WHAT YOU HAVE TO DO: Go through the data and report how many lines include the word "magic", giving only the number.

INFORMATION GIVEN:
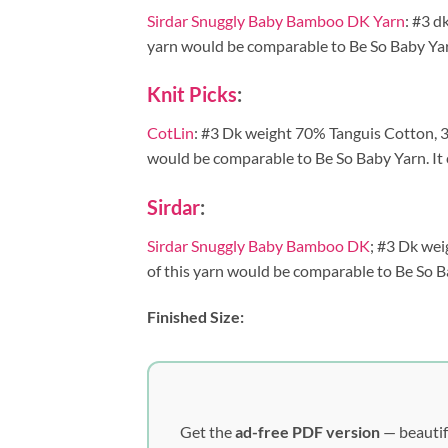
Sirdar Snuggly Baby Bamboo DK Yarn
: #3 d
yarn would be comparable to Be So Baby Yarn. 
Knit Picks
:
CotLin
: #3 Dk weight 70% Tanguis Cotton, 30
would be comparable to Be So Baby Yarn. It c
Sirdar
:
Sirdar Snuggly Baby Bamboo DK
; #3 Dk wei
of this yarn would be comparable to Be So Bab
Finished Size:
Get the
ad-free PDF version
— beautif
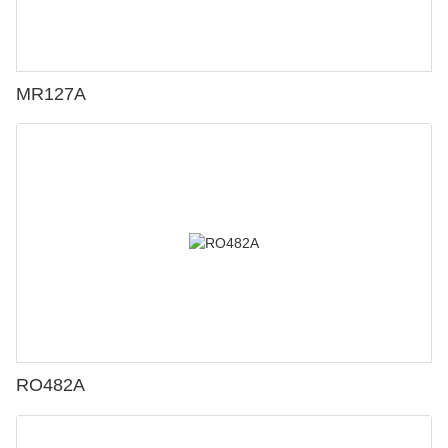
MR127A
RO482A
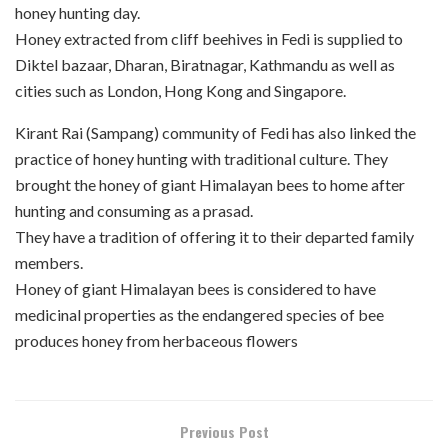
honey hunting day.
Honey extracted from cliff beehives in Fedi is supplied to
Diktel bazaar, Dharan, Biratnagar, Kathmandu as well as
cities such as London, Hong Kong and Singapore.
Kirant Rai (Sampang) community of Fedi has also linked the
practice of honey hunting with traditional culture. They
brought the honey of giant Himalayan bees to home after
hunting and consuming as a prasad.
They have a tradition of offering it to their departed family
members.
Honey of giant Himalayan bees is considered to have
medicinal properties as the endangered species of bee
produces honey from herbaceous flowers
Previous Post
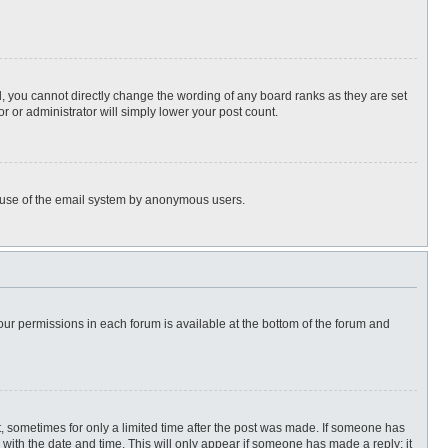
, you cannot directly change the wording of any board ranks as they are set
r or administrator will simply lower your post count.
ous use of the email system by anonymous users.
 your permissions in each forum is available at the bottom of the forum and
st, sometimes for only a limited time after the post was made. If someone has
ng with the date and time. This will only appear if someone has made a reply; it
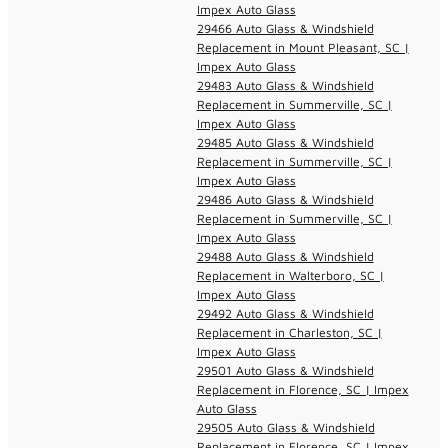
Impex Auto Glass
29466 Auto Glass & Windshield
Replacement in Mount Pleasant, SC |
Impex Auto Glass
29483 Auto Glass & Windshield
Replacement in Summerville, SC |
Impex Auto Glass
29485 Auto Glass & Windshield
Replacement in Summerville, SC |
Impex Auto Glass
29486 Auto Glass & Windshield
Replacement in Summerville, SC |
Impex Auto Glass
29488 Auto Glass & Windshield
Replacement in Walterboro, SC |
Impex Auto Glass
29492 Auto Glass & Windshield
Replacement in Charleston, SC |
Impex Auto Glass
29501 Auto Glass & Windshield
Replacement in Florence, SC | Impex
Auto Glass
29505 Auto Glass & Windshield
Replacement in Florence, SC | Impex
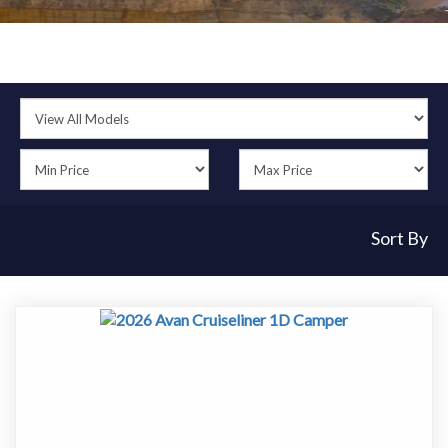
Sort By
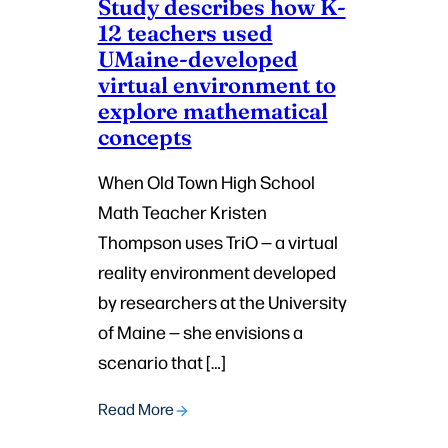
Study describes how K-
12 teachers used
UMaine-developed
virtual environment to
explore mathematical
concepts
When Old Town High School
Math Teacher Kristen
Thompson uses TriO — a virtual
reality environment developed
by researchers at the University
of Maine — she envisions a
scenario that […]
Read More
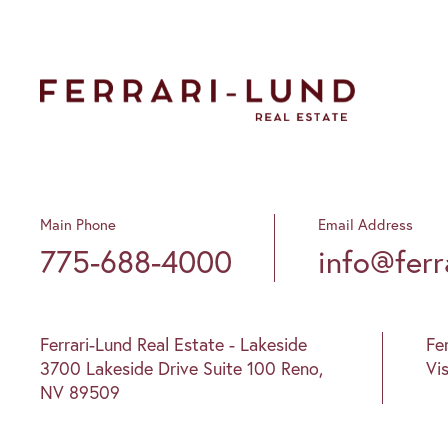
Main Phone
Email Address
775-688-4000
info@ferr
Ferrari-Lund Real Estate - Lakeside
Fe
3700 Lakeside Drive Suite 100 Reno,
Vi
NV 89509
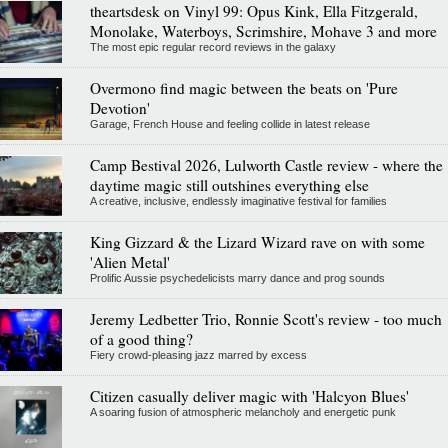
theartsdesk on Vinyl 99: Opus Kink, Ella Fitzgerald,
Monolake, Waterboys, Scrimshire, Mohave 3 and more
The most epic regular record reviews in the galaxy
Overmono find magic between the beats on 'Pure
Devotion'
Garage, French House and feeling collide in latest release
Camp Bestival 2026, Lulworth Castle review - where the
daytime magic still outshines everything else
A creative, inclusive, endlessly imaginative festival for families
King Gizzard & the Lizard Wizard rave on with some
'Alien Metal'
Prolific Aussie psychedelicists marry dance and prog sounds
Jeremy Ledbetter Trio, Ronnie Scott's review - too much
of a good thing?
Fiery crowd-pleasing jazz marred by excess
Citizen casually deliver magic with 'Halcyon Blues'
A soaring fusion of atmospheric melancholy and energetic punk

TASK RESULT: 3